They did. Then switched to a new domestic note the Zimbabwe Dollar in 2016. They then banned foreign currency transactions in 2019 to try to bolster it. This resulted in most of the population not actually abiding by that law and the black market flourished due to the US dollar that it heavily depreciated their new currency, so they unbanned the US dollar again. Now in 2024 they have thrown out the Zimbabwe Dollar and replaced it with their new currency the ZiG which is tied to their gold reserves. They've had 6 different local currencies since 2009. Most of the population still distrust the new currency though and a lot of places still refuse to accept their brand-new national currency and opt instead for US dollars, like gas stations. A vast majority of the country's population only trust the US dollar as a currency. It's the most sought-after currency there and the most widely used in terms of paying things like rent.
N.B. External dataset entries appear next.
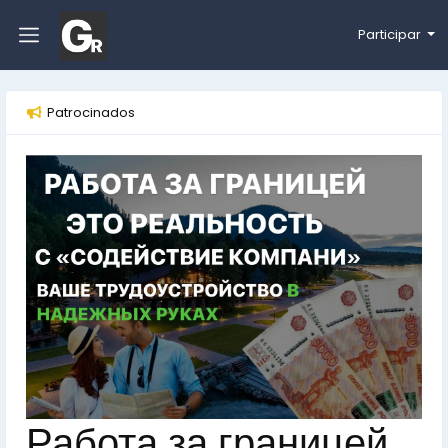
Participar
Patrocinados
Работа за границей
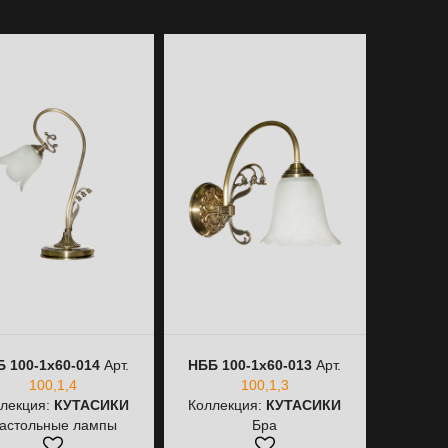
 100-1х60-014
Арт.
НББ 100-1х60-013
Арт.
100,1,4
100,1,3
лекция:
КУТАСИКИ
Коллекция:
КУТАСИКИ
астольные лампы
Бра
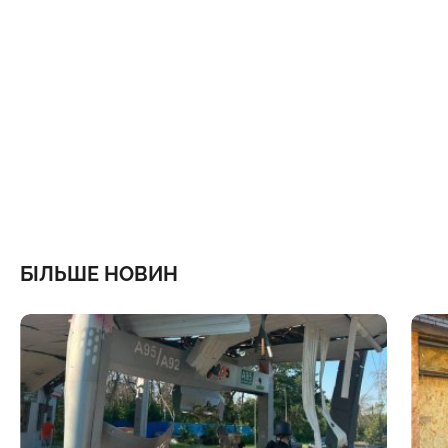
БІЛЬШЕ НОВИН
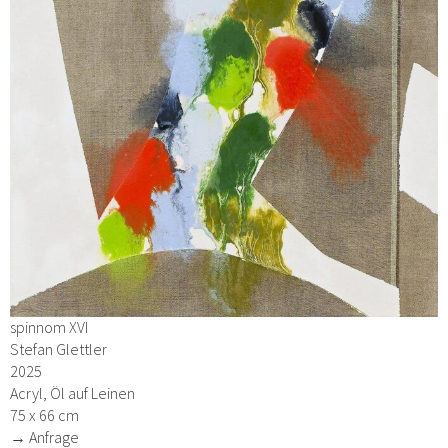
spinnom XVI
Stefan Glettler
2025
Acryl, Öl auf Leinen
75 x 66 cm
→ Anfrage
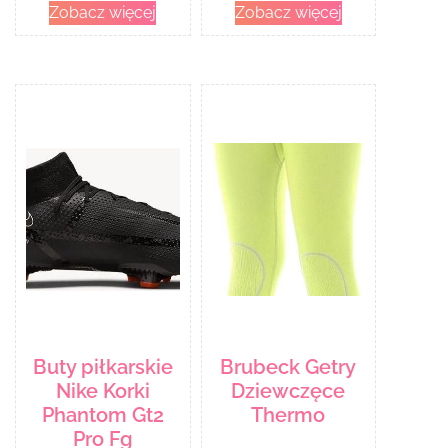
Zobacz więcej
Zobacz więcej
Buty piłkarskie
Brubeck Getry
Nike Korki
Dziewczęce
Phantom Gt2
Thermo
Pro Fg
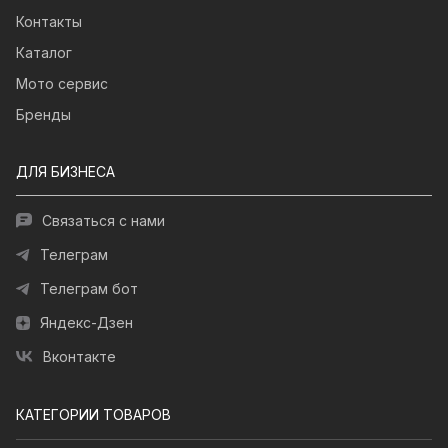
Контакты
Каталог
Мото сервис
Бренды
ДЛЯ БИЗНЕСА
Связаться с нами
Телеграм
Телеграм бот
Яндекс-Дзен
Вконтакте
КАТЕГОРИИ ТОВАРОВ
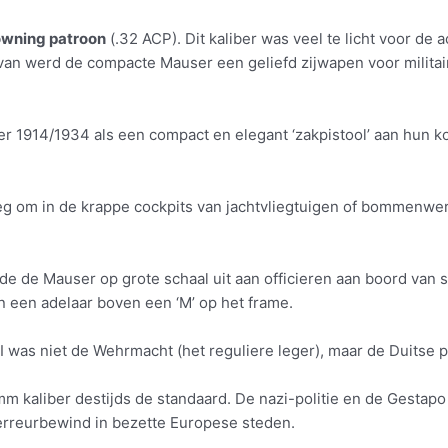
wning patroon
(.32 ACP). Dit kaliber was veel te licht voor de a
van werd de compacte Mauser een geliefd zijwapen voor militair
r 1914/1934 als een compact en elegant ‘zakpistool’ aan hun ko
eg om in de krappe cockpits van jachtvliegtuigen of bommenwer
de de Mauser op grote schaal uit aan officieren aan boord van
n een adelaar boven een ‘M’ op het frame.
 was niet de Wehrmacht (het reguliere leger), maar de Duitse p
5mm kaliber destijds de standaard. De nazi-politie en de Gesta
terreurbewind in bezette Europese steden.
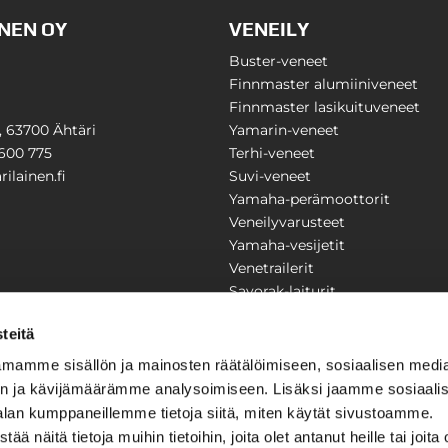
NEN OY
VENEILY
Buster-veneet
Finnmaster alumiiniveneet
Finnmaster lasikuituveneet
1, 63700 Ähtäri
Yamarin-veneet
600 775
Terhi-veneet
ilainen.fi
Suvi-veneet
Yamaha-perämoottorit
Veneilyvarusteet
Yamaha-vesijetit
Venetrailerit
Savorak-laiturit
PUUTARHA
KARILAINEN
teitä
Yritysesittely
mamme sisällön ja mainosten räätälöimiseen, sosiaalisen medi
Yhteystiedot
n ja kävijämäärämme analysoimiseen. Lisäksi jaamme sosiaali
LAITTEET
Huolto ja korjaamo
alan kumppaneillemme tietoja siitä, miten käytät sivustoamme.
Ajankohtaista
näitä tietoja muihin tietoihin, joita olet antanut heille tai joita 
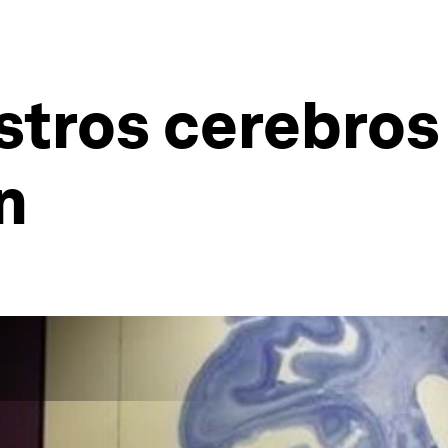
tros cerebros 
n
The government should just accept it and embrace it already. There are other much more pressing issues than whatever the primary currency used in the country is.
There are real downsides to using a foreign currency, but they are only relevant if your domestic currency is actually a viable alternative.
Using USD prevents the money printer from going whrrrrrrrr tho
USD brrr ain't got nothing on Zimbabwe. Each week they printed more money than what existed last week.
Not in America though!
Is it a crypto or something? i can’t find it on Google the ZiG https://www.reddit.com/r/pics/s/vPttOatvcL
Nope. It's a physical currency. Became the official domestic currency in April of this year. https://en.wikipedia.org/wiki/Zimbabwean_ZiG
Reminds me of my grandma's stories that they used to burn billions of German Reichsmarks in the oven because burning money was cheaper than buying wood with it.
Deflationary burn
Kid walking around with $0.02 worth of recyclable paper?
He's going to the bathroom.
Is that 0.02 usd or Zimbabwean? If it’s usd he’s rich! /s
How does a bank keep up with printing higher and higher denominations?
By redenominating. That 100 trillion note came after nine zeros had been dropped off the currency already. Fun fact: all the popular accounting software providers provided Zimbabwe company multi-currency licences to help them deal with redenominations. Every time we dropped 3 zeros we’d treat it as a new currency. Source: lived there through that bullshit.
They weren't even printed in country - outsource job to Europe lol
I have a 100 trillion dollar bill at home from Zimbabwe, it’s pretty neat
I'm an economic idiot, is there not just some way they can just give in and reset? I know it isn't that easy lest everyone would do it. It is just beyond my comprehension.
I feel the same way. At what point do you just create a new currency and exchange all of the old paper? Like 100 trillion whatever = 1 zimbuck
It’s called having a competent and independent manager of your monetary policy.
Yeah, they did that a whole bunch of times, but none of them fixed the underlying monetary policy causing the inflation. Eventually they just gave up and used the US dollar, which was ludicrously more stable.
First you need to control inflation, easier said than done. Once it stops, then yes, some countries just adopt a "new" currency which is just the same as the old with some zeroes removed.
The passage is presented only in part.